Each record that follows must be reproduced exactly.
◇ ◇ ◇ ◇ ◇ ◇ ◇
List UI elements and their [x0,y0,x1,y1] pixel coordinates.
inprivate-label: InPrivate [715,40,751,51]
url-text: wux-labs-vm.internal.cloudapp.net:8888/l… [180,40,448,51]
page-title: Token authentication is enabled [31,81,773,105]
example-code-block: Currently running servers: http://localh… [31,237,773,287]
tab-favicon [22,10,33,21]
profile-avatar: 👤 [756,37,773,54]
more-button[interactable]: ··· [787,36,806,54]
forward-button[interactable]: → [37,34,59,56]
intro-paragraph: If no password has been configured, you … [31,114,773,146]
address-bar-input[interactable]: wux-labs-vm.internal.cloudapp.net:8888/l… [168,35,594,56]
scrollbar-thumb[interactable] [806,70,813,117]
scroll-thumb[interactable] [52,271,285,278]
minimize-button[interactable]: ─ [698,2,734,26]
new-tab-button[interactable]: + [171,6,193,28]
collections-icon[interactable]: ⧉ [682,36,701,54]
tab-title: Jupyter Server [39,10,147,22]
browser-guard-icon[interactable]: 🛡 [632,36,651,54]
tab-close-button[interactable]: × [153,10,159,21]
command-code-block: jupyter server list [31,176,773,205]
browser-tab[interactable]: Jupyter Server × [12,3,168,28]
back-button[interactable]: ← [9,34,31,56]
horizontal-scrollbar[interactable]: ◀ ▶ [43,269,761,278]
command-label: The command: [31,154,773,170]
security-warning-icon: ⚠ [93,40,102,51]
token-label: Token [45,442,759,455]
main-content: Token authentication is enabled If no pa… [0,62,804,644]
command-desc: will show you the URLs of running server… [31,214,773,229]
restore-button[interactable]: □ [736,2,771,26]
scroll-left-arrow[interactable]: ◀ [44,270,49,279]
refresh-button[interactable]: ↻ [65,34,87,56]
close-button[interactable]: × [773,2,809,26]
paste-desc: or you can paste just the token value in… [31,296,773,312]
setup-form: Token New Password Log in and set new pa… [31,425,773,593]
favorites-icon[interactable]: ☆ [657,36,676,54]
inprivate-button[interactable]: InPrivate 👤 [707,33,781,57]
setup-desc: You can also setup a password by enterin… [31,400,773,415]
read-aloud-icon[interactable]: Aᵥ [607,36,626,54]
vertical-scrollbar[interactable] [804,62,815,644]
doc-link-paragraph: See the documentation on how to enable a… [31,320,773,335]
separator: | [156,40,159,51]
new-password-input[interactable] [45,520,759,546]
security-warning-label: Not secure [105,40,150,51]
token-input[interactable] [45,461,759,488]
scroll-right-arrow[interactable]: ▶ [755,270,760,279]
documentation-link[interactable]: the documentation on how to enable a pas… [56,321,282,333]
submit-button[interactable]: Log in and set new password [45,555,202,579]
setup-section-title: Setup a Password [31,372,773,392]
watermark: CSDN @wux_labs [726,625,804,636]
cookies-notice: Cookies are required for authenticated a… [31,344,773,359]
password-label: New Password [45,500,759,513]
◇ ◇ ◇ ◇ ◇ ◇ ◇
*Finished task*
List UI elements and their [x0,y0,x1,y1] pixel coordinates.
inprivate-label: InPrivate [715,40,751,51]
url-text: wux-labs-vm.internal.cloudapp.net:8888/l… [180,40,448,51]
page-title: Token authentication is enabled [31,81,773,105]
example-code-block: Currently running servers: http://localh… [31,237,773,287]
tab-favicon [22,10,33,21]
profile-avatar: 👤 [756,37,773,54]
more-button[interactable]: ··· [787,36,806,54]
forward-button[interactable]: → [37,34,59,56]
intro-paragraph: If no password has been configured, you … [31,114,773,146]
address-bar-input[interactable]: wux-labs-vm.internal.cloudapp.net:8888/l… [168,35,594,56]
scrollbar-thumb[interactable] [806,70,813,117]
scroll-thumb[interactable] [52,271,285,278]
minimize-button[interactable]: ─ [698,2,734,26]
new-tab-button[interactable]: + [171,6,193,28]
collections-icon[interactable]: ⧉ [682,36,701,54]
tab-title: Jupyter Server [39,10,147,22]
browser-guard-icon[interactable]: 🛡 [632,36,651,54]
tab-close-button[interactable]: × [153,10,159,21]
command-code-block: jupyter server list [31,176,773,205]
browser-tab[interactable]: Jupyter Server × [12,3,168,28]
back-button[interactable]: ← [9,34,31,56]
horizontal-scrollbar[interactable]: ◀ ▶ [43,269,761,278]
command-label: The command: [31,154,773,170]
security-warning-icon: ⚠ [93,40,102,51]
token-label: Token [45,442,759,455]
main-content: Token authentication is enabled If no pa… [0,62,804,644]
command-desc: will show you the URLs of running server… [31,214,773,229]
restore-button[interactable]: □ [736,2,771,26]
scroll-left-arrow[interactable]: ◀ [44,270,49,279]
refresh-button[interactable]: ↻ [65,34,87,56]
close-button[interactable]: × [773,2,809,26]
paste-desc: or you can paste just the token value in… [31,296,773,312]
setup-form: Token New Password Log in and set new pa… [31,425,773,593]
favorites-icon[interactable]: ☆ [657,36,676,54]
inprivate-button[interactable]: InPrivate 👤 [707,33,781,57]
setup-desc: You can also setup a password by enterin… [31,400,773,415]
read-aloud-icon[interactable]: Aᵥ [607,36,626,54]
vertical-scrollbar[interactable] [804,62,815,644]
doc-link-paragraph: See the documentation on how to enable a… [31,320,773,335]
separator: | [156,40,159,51]
new-password-input[interactable] [45,520,759,546]
security-warning-label: Not secure [105,40,150,51]
token-input[interactable] [45,461,759,488]
scroll-right-arrow[interactable]: ▶ [755,270,760,279]
documentation-link[interactable]: the documentation on how to enable a pas… [56,321,282,333]
submit-button[interactable]: Log in and set new password [45,555,202,579]
setup-section-title: Setup a Password [31,372,773,392]
watermark: CSDN @wux_labs [726,625,804,636]
cookies-notice: Cookies are required for authenticated a… [31,344,773,359]
password-label: New Password [45,500,759,513]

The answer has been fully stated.